弐拾 二歳の盗〇

 【水】属性の中級魔法に 【水鏡ミラ・アイユ】というものがある。水面を通して遠方を見る通信魔法だ。

 【水鏡ミラ・アイユ】の目は目印となる杯に盛られた水を使うのが一般的だが、【水球アクル】など魔法で生成した水を媒体とすることもできるらしい。


 【水鏡ミラ・アイユ】を定型魔法として用いる場合の簡易的な魔法陣も魔法書で記憶していたので試しに起動してみる。

 中級というだけあり【水球アクル】よりもいくらか消耗は大きいが、それでも高が知れている。 恐らく通信の質や距離によって消費魔力量も変動すると思われる。

 ちなみに、初回で繋いでみた各コップ間で魔力的なパスは繋がっていないようだ。

 魔力による接続を必要としないのであれば、物理も然ることながら、遮蔽結界のような魔力的な遮蔽をも透過して使用できる。 感知を避け、かつ隠匿も可能と私にとっては一石二鳥だ。


 今回は眼球を生成している【水球アクル】の網膜の部分を【水鏡ミラ・アイユ】の子機として使う。

 自然な眼球の動作は【水球アクル】に織り込み済み。眼球と同じ動作で視界を移動することができる。

 親機は別個【水球アクル】で生成したコンタクトレンズのようなものを装着し、テレビで言うワイプのような具合に子機の視界を再現した。

 取り急ぎ、網膜や眼軸への負荷も無く、視力に悪影響は無さそうである。


 『【水】の魔法総覧』に同様の魔法が無かったので、今回開発した魔法の呼称はそれぞれ以下とする。

 【水眼】……【水球アクル】で生成した【水鏡ミラ・アイユ】子機機能(網膜部分)付きの眼球

 【水膜鏡】……【水球アクル】で生成した【水鏡ミラ・アイユ】親機機能付きのコンタクトレンズ。目への刺激を抑えるため生理食塩水と同じ水質に変質。



 ついでに【水眼】の眼球前面部分の構造をいじってズーム機能も実装できた。

 これは【水膜鏡】にもそのまま転用し、思いがけず有効視野の拡充が実現した。



 余談だが、人体で最も紫外線を吸収しやすい部分がまさに目である。

 紫外線はドーパミンやビタミンDの体内生成など良い側面もあるが、皮膚病のリスクだけでなく疲労の原因物質でもある。 また、日常的な曝露の蓄積は早期の視力低下や慢性の視覚障害に関連するというデータもある。

 必要十分な日光浴ができる現状において、特に目においては敢えて紫外線を吸収するメリットはない。

 物のついでなので【水膜鏡】には強力なUVカット機能も盛り込んでおいた。

 


 いや魔法ちょっとハイテクすぎん?

 捗りすぎて際限がなくなってしまいそうだ。




 聴覚の方は構造が簡単な分スムーズに構築できた。


 対となる二つの【水球アクル】を生成し、それぞれ耳に装着する極小球体の親機と、水人形の鼓膜として機能する子機に分ける。

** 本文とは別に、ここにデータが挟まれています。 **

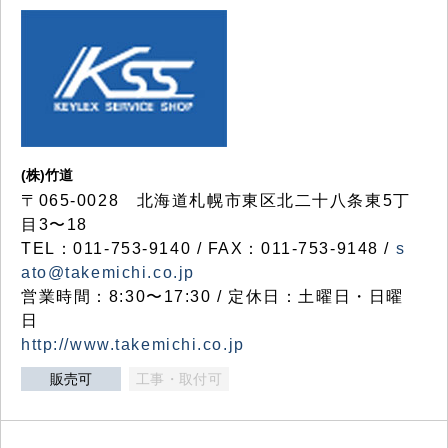
(株)竹道
〒065-0028 北海道札幌市東区北二十八条東5丁
目3〜18
TEL：011-753-9140 / FAX：011-753-9148 /
s
ato@takemichi.co.jp
営業時間：8:30〜17:30 / 定休日：土曜日・日曜
日
http://www.takemichi.co.jp
販売可
工事・取付可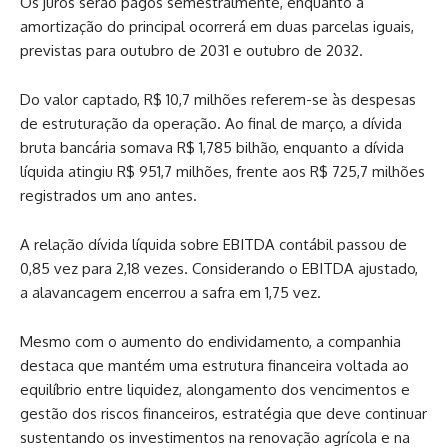
Os juros serão pagos semestralmente, enquanto a
amortização do principal ocorrerá em duas parcelas iguais,
previstas para outubro de 2031 e outubro de 2032.
Do valor captado, R$ 10,7 milhões referem-se às despesas
de estruturação da operação. Ao final de março, a dívida
bruta bancária somava R$ 1,785 bilhão, enquanto a dívida
líquida atingiu R$ 951,7 milhões, frente aos R$ 725,7 milhões
registrados um ano antes.
A relação dívida líquida sobre EBITDA contábil passou de
0,85 vez para 2,18 vezes. Considerando o EBITDA ajustado,
a alavancagem encerrou a safra em 1,75 vez.
Mesmo com o aumento do endividamento, a companhia
destaca que mantém uma estrutura financeira voltada ao
equilíbrio entre liquidez, alongamento dos vencimentos e
gestão dos riscos financeiros, estratégia que deve continuar
sustentando os investimentos na renovação agrícola e na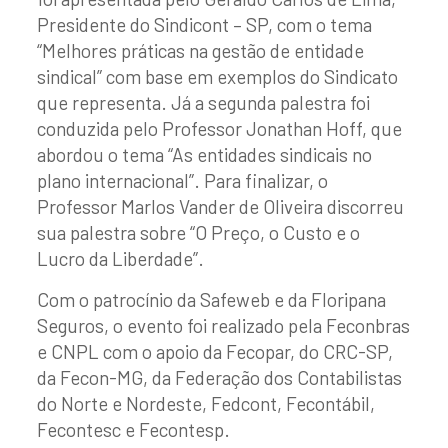
Presidente do Sindicont – SP, com o tema
“Melhores práticas na gestão de entidade
sindical” com base em exemplos do Sindicato
que representa. Já a segunda palestra foi
conduzida pelo Professor Jonathan Hoff, que
abordou o tema “As entidades sindicais no
plano internacional”. Para finalizar, o
Professor Marlos Vander de Oliveira discorreu
sua palestra sobre “O Preço, o Custo e o
Lucro da Liberdade”.
Com o patrocínio da Safeweb e da Floripana
Seguros, o evento foi realizado pela Feconbras
e CNPL com o apoio da Fecopar, do CRC-SP,
da Fecon-MG, da Federação dos Contabilistas
do Norte e Nordeste, Fedcont, Fecontábil,
Fecontesc e Fecontesp.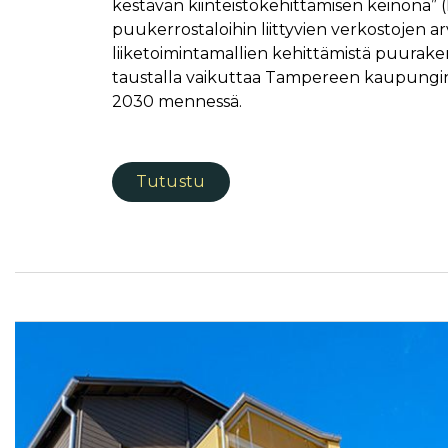
kestävän kiinteistökehittämisen keinona” (
puukerrostaloihin liittyvien verkostojen a
liiketoimintamallien kehittämistä puura
taustalla vaikuttaa Tampereen kaupungin 
2030 mennessä.
Tutustu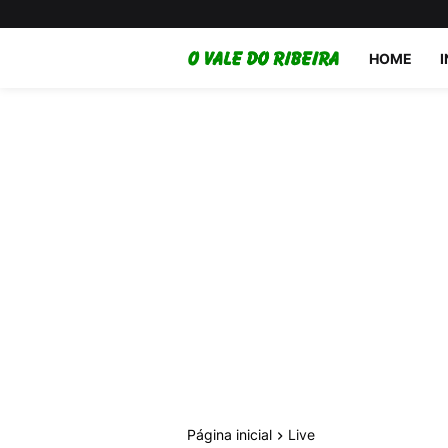
HOME
Página inicial
Live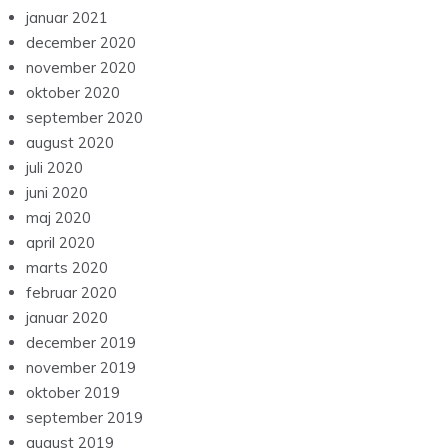
januar 2021
december 2020
november 2020
oktober 2020
september 2020
august 2020
juli 2020
juni 2020
maj 2020
april 2020
marts 2020
februar 2020
januar 2020
december 2019
november 2019
oktober 2019
september 2019
august 2019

 【水鏡ミラ・アイユ】の遠隔通信機構の記述部分をそのまま転用し、子機で受けた微細な振動をそのまま親機と共有する記述を盛り込んだ。 親機は振動を骨伝導で本体に伝える。これで音漏れを気にせず聴覚共有が実現した。


 【露耳】……【水球アクル】で生成した【水鏡ミラ・アイユ】由来の遠隔通信機構付き振動共有装置。 親機は極小の水球、子機は鼓膜状の水球。





 ついでと言ってはなんだが、盗撮盗聴ツールが自前で生成から消失までやりたい放題になったので、遮蔽結界コーティングで隠匿した【水眼】と【露耳】を屋敷の至る所に飛ばして遊んでみた。


 

 あかん、愉しすぎる。



 とりあえず今日の収穫は、屋敷の使用人同士でよろしくヤっているカップルを数組見つけたことだ。

 明日見かけたら「ゆうべはお楽しみでしたね」とでも言ってやろうかしら。


 ……なんて、趣味悪いな。 愉しくてテンションが変だわ。 やめとこやめとこ。